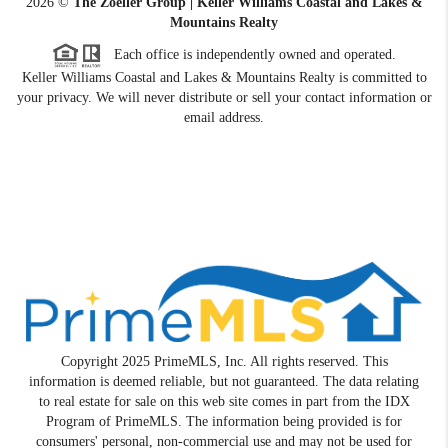
2026
©
The Zoeller Group | Keller Williams Coastal and Lakes &
Mountains Realty
Each office is independently owned and operated.
Keller Williams Coastal and Lakes & Mountains Realty is committed to
your privacy. We will never distribute or sell your contact information or
email address.
Copyright 2025 PrimeMLS, Inc. All rights reserved. This
information is deemed reliable, but not guaranteed. The data relating
to real estate for sale on this web site comes in part from the IDX
Program of PrimeMLS. The information being provided is for
consumers' personal, non-commercial use and may not be used for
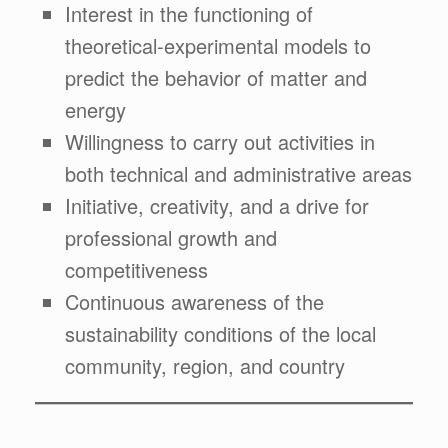
Interest in the functioning of
theoretical-experimental models to
predict the behavior of matter and
energy
Willingness to carry out activities in
both technical and administrative areas
Initiative, creativity, and a drive for
professional growth and
competitiveness
Continuous awareness of the
sustainability conditions of the local
community, region, and country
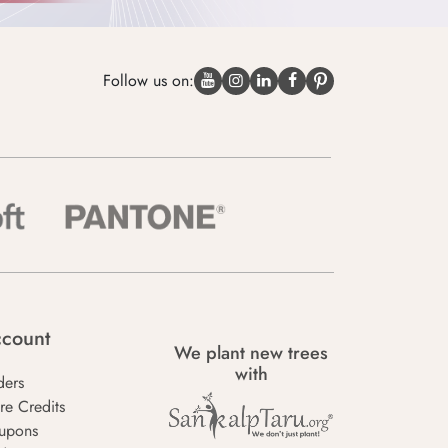
Follow us on:
count
We plant new trees
with
ders
re Credits
upons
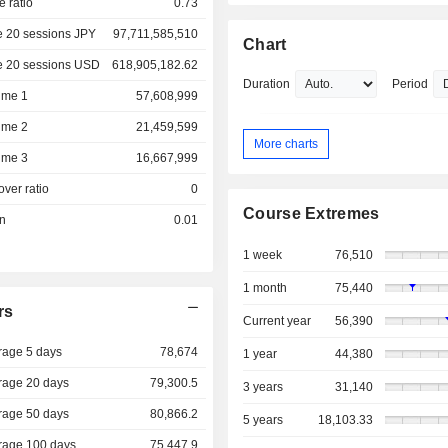
e ratio
0.73
e 20 sessions JPY
97,711,585,510
Chart
e 20 sessions USD
618,905,182.62
Duration
Period
ume 1
57,608,999
ume 2
21,459,599
More charts
ume 3
16,667,999
over ratio
0
Course Extremes
on
0.01
1 week
76,510
1 month
75,440
rs
Current year
56,390
rage 5 days
78,674
1 year
44,380
rage 20 days
79,300.5
3 years
31,140
rage 50 days
80,866.2
5 years
18,103.33
rage 100 days
75,447.9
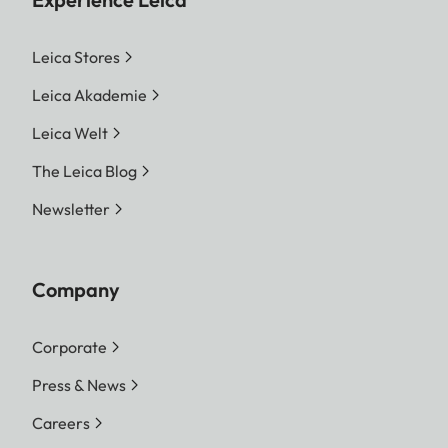
Leica Stores
Leica Akademie
Leica Welt
The Leica Blog
Newsletter
Company
Corporate
Press & News
Careers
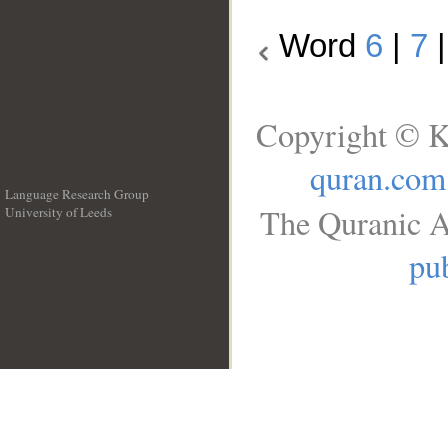
Word
6
|
7
Copyright © K
quran.com
Language Research Group
The Quranic A
University of Leeds
__
pub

§ **About this exercise**
The answer must be the lines from the one containing "Language Research Group" through the last line of the records, written out exactly; please include nothing more.

§ **Output of the task**
Language Research Group
The Quranic A
University of Leeds
__
pub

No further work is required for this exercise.